A minha mulher e eu, quando nos casamos, sabíamos que estávamos a contrair uma dívida de amor que iríamos pagar todos os dias, por isso na promessa de amor total abrimos uma conta cujo montante só iria esgotar ao fim dos anos que Deus nos concederia para viver.
No início, o nosso lado apaixonado tomou infalivelmente conta da corrente. Depois passou inevitavelmente o rescaldo da lua-de-mel, para enfrentar e conhecer-se no mundo real; o que nas suas vicissitudes mostra necessariamente falhas de caráter e pontos fortes.
Então as nossas deficiências e limitações vieram à tona, fazendo com que o desequilíbrio das nossas dívidas aumentasse em vez de diminuir, de tal forma que por vezes perdemos a paz e a felicidade de nos amarmos uns aos outros.
Conhecíamos aqueles que tinham se separado por simples incompatibilidade de personalidade, um argumento absurdo que normalmente acaba na crença: "se eu não posso ser feliz, tu também não serás feliz". Mas a verdade é que, no cerne da suposta incompatibilidade, o que está a acontecer é que deixamos de perceber a dor do outro.
Isto estava a acontecer-nos.
Felizmente, decidimos procurar ajuda especializada e apelamos à graça de Deus, à nossa fé.
Amar quando dói
A primeira coisa era admitir que o nosso vínculo matrimonial continha todo o potencial que tornaria possível o desenvolvimento da vida conjugal, mas que, por causa do nosso egoísmo, estavamos a esconder esta verdade profunda.
Uma exigência que, no nosso caso, num recomeço, exigia sentir um amor misericordioso um pelo outro.
É fácil amar alguém que não nos cause dor, desconforto ou contradições, mas esta pessoa ideal não existe.
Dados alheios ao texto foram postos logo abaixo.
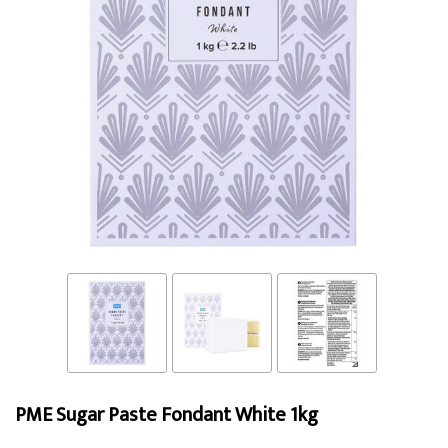
PME Sugar Paste Fondant White 1kg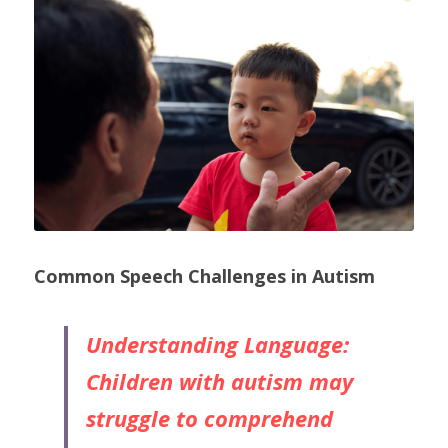
Common Speech Challenges in Autism
Understanding Language: 
Children with autism may 
struggle to comprehend 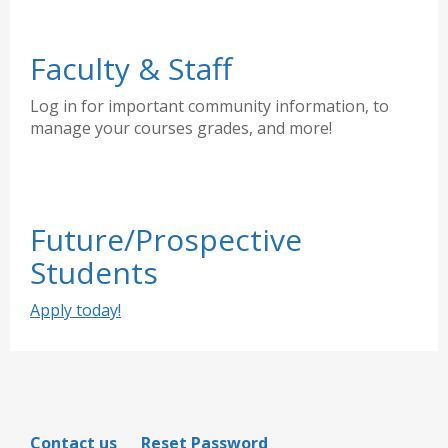
Faculty & Staff
Log in for important community information, to
manage your courses grades, and more!
Future/Prospective
Students
Apply today!
Contact us
Reset Password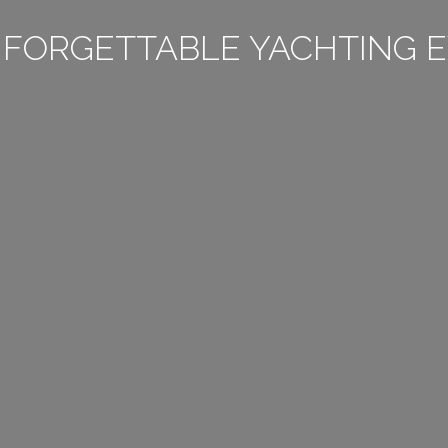
NFORGETTABLE YACHTING E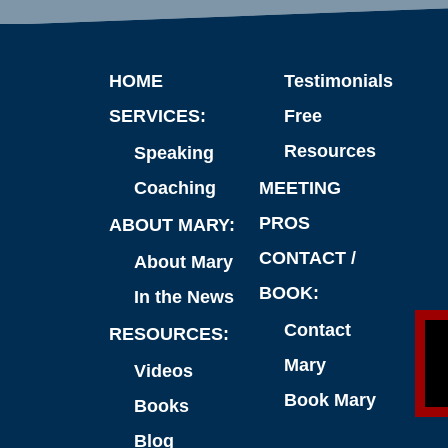
HOME
Testimonials
SERVICES:
Free
Resources
Speaking
Coaching
MEETING
PROS
ABOUT MARY:
CONTACT /
About Mary
BOOK:
In the News
Contact
RESOURCES:
Mary
Videos
Book Mary
Books
Blog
Mais cedo ou mais tarde, ele ou ela não só terá falhas, mas uma vez estas superadas, outras aparecerão normalmente. Esta é a natureza da nossa humanidade.
Na nossa relação crítica, a dureza vem de duros preconceitos sobre o valor daquele que dizemos amar, porque agora o vemos na realidade dos seus defeitos e limitações que não pretendíamos aceitar.
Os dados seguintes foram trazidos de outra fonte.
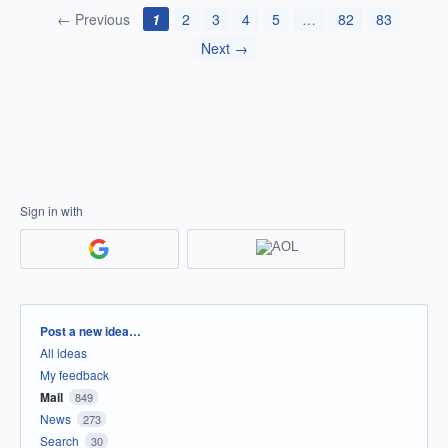
← Previous
1
2
3
4
5
…
82
83
Next →
Sign in with
Categories
Post a new idea…
All ideas
My feedback
Mail
849
News
273
Search
30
Quando, pelo contrário, aquele que ama verdadeiramente sofre pelas misérias do outro; como se estivessem dentro do seu próprio coração para se abrir à compreensão e ao desejo de ajudar.
Uma pessoa não ama a outra apesar dos seus defeitos, mas com todos eles, e ainda mais, através deles.
Confiança um no outro
Esta forma de amar como casal permite-nos passar pelos momentos difíceis da relação, quando, por vezes, apesar da dor de uma ofensa sofrida ou de qualquer outro revés, aqueles que se amam são capazes de fazer as pazes, recuperando o seu espírito e percebendo que têm a oportunidade de reforçar os traços positivos da sua personalidade para compensar os negativos.
Neste caminho, a partir daí, podemos cair por falta de virtude ou fraqueza, mas não por maldade; pois sabemos que podemos suportar tudo menos sentir e saber que não nos amamos a nós próprios.
Pouco a pouco recuperamos a confiança inalienável no nosso amor mútuo, que esteve sempre presente, envolto na escuridão de mal-entendidos. Recuperá-la teve um efeito mágico que nos permitiu reconciliar-nos com as nossas próprias misérias, esquecer as nossas próprias necessidades e abrir-nos às do outro.
E a maior necessidade de duas pessoas que se amam, face a um erro cometido, é o arrependimento sincero, que é sempre uma prova de amor.